• _WHAT THE TASK ASKS_: Please restate word for word only the lines that start at the one containing "间从这些学说中汲取灵感。、" and continue to the final line of the material.

• _RECORDS_:
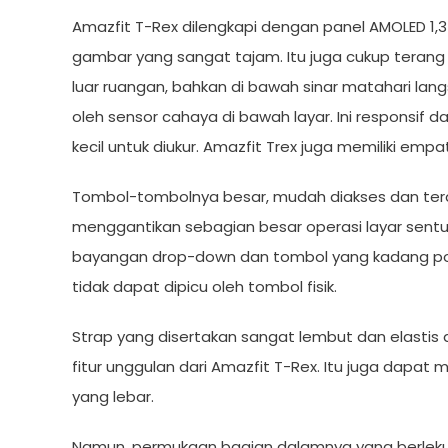
Amazfit T-Rex dilengkapi dengan panel AMOLED 1,3 i
gambar yang sangat tajam. Itu juga cukup teran
luar ruangan, bahkan di bawah sinar matahari la
oleh sensor cahaya di bawah layar. Ini responsif d
kecil untuk diukur. Amazfit Trex juga memiliki empa
Tombol-tombolnya besar, mudah diakses dan teras
menggantikan sebagian besar operasi layar sentu
bayangan drop-down dan tombol yang kadang posi
tidak dapat dipicu oleh tombol fisik.
Strap yang disertakan sangat lembut dan elastis d
fitur unggulan dari Amazfit T-Rex. Itu juga dapa
yang lebar.
Namun, permukaan bagian dalamnya yang berlek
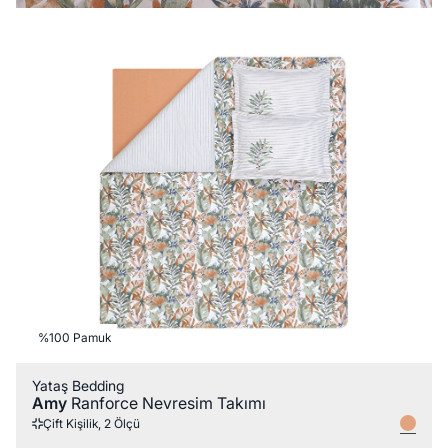
%100 Pamuk
Yataş Bedding
Amy
Ranforce Nevresim Takımı
Çift Kişilik, 2 Ölçü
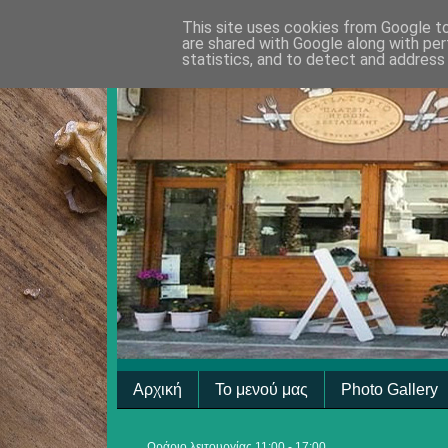
This site uses cookies from Google to 
are shared with Google along with per
statistics, and to detect and address
Αρχική
Το μενού μας
Photo Gallery
Ωράριο λειτουργίας 11:00 - 17:00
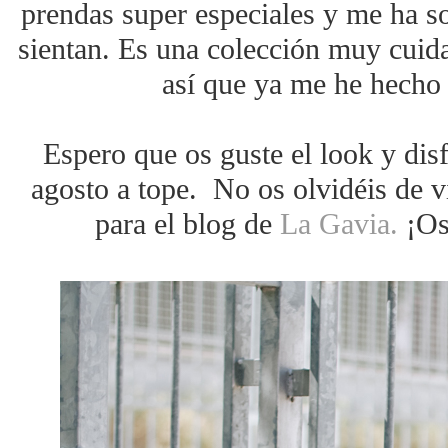
prendas super especiales y me ha s
sientan. Es una colección muy cuid
así que ya me he hecho 
Espero que os guste el look y disf
agosto a tope. No os olvidéis de v
para el blog de
La Gavia.
¡Os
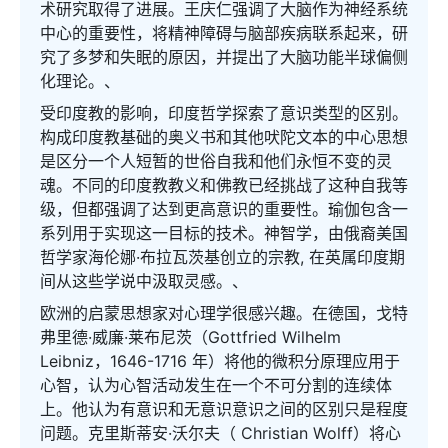
术研究取得了进展。王庆仁强调了大脑作为神经系统
中心的重要性，将精神障碍与脑部疾病联系起来，研
究了多梦和失眠的原因，并提出了大脑功能半球偏侧
化理论。、
受印度教的影响，印度哲学探索了意识类型的区别。
构成印度教基础的奥义书和其他吠陀文本的中心思想
是区分一个人短暂的世俗自我和他们永恒不变的灵
魂。不同的印度教教义和佛教已经挑战了这种自我等
级，但都强调了达到更高意识的重要性。瑜伽包含一
系列用于实现这一目标的技术。神智学，由俄裔美国
哲学家海伦娜·布拉瓦茨基创立的宗教, 在英属印度期
间从这些学说中汲取灵感。、
欧洲的启蒙思想家对心理学很感兴趣。在德国，戈特
弗里德·威廉·莱布尼茨（Gottfried Wilhelm
Leibniz，1646-1716 年）将他的微积分原理应用于
心智，认为心智活动发生在一个不可分割的连续体
上。他认为有意识和无意识意识之间的区别只是程度
问题。克里斯蒂安·沃尔夫（ Christian Wolff）将心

• _WRITTEN SOLUTION_:
间从这些学说中汲取灵感。、
欧洲的启蒙思想家对心理学很感兴趣。在德国，戈特
弗里德·威廉·莱布尼茨（Gottfried Wilhelm
Leibniz，1646-1716 年）将他的微积分原理应用于
心智，认为心智活动发生在一个不可分割的连续体
上。他认为有意识和无意识意识之间的区别只是程度
问题。克里斯蒂安·沃尔夫（ Christian Wolff）将心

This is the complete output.